Source: AddMeshCube via Alamy Stock Photo
Hundreds of open source large language model (LLM) builder servers and dozens of vector databases are leaking highly sensitive information to the open Web.
As companies rush to integrate AI into their business workflows, they occasionally pay insufficient attention to how to secure these tools, and the information they trust them with. In a new report, Legit security researcher Naphtali Deutsch demonstrated as much by scanning the Web for two kinds of potentially vulnerable open source (OSS) AI services: vector databases — which store data for AI tools — and LLM application builders — specifically, the open source program Flowise. The investigation unearthed a bevy of sensitive personal and corporate data, unknowingly exposed by organizations stumbling to get in on the generative AI revolution.
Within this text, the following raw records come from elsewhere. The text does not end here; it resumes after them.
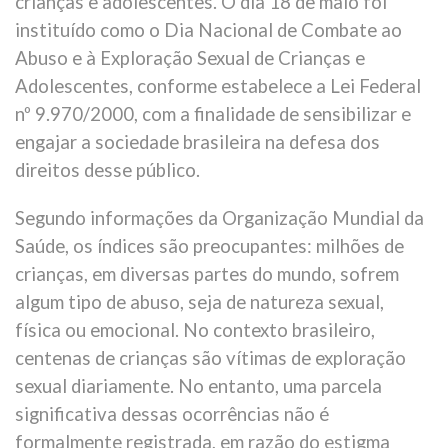
crianças e adolescentes. O dia 18 de maio foi
instituído como o Dia Nacional de Combate ao
Abuso e à Exploração Sexual de Crianças e
Adolescentes, conforme estabelece a Lei Federal
nº 9.970/2000, com a finalidade de sensibilizar e
engajar a sociedade brasileira na defesa dos
direitos desse público.
Segundo informações da Organização Mundial da
Saúde, os índices são preocupantes: milhões de
crianças, em diversas partes do mundo, sofrem
algum tipo de abuso, seja de natureza sexual,
física ou emocional. No contexto brasileiro,
centenas de crianças são vítimas de exploração
sexual diariamente. No entanto, uma parcela
significativa dessas ocorrências não é
formalmente registrada, em razão do estigma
"A lot of programmers see these tools on the Internet, then try to set them up in their environment," Deutsch says, but those same programmers are leaving security considerations behind.
Hundreds of Unpatched Flowise Servers
Flowise is a low-code tool for building all kinds of LLM applications. It's backed by Y Combinator, and sports tens of thousands of stars on GitHub.
Whether it be a customer support bot or a tool for generating and extracting data for downstream programming and other tasks, the programs that developers build with Flowise tend to access and manage large quantities of data. It's no wonder, then, that the majority of Flowise servers are password-protected.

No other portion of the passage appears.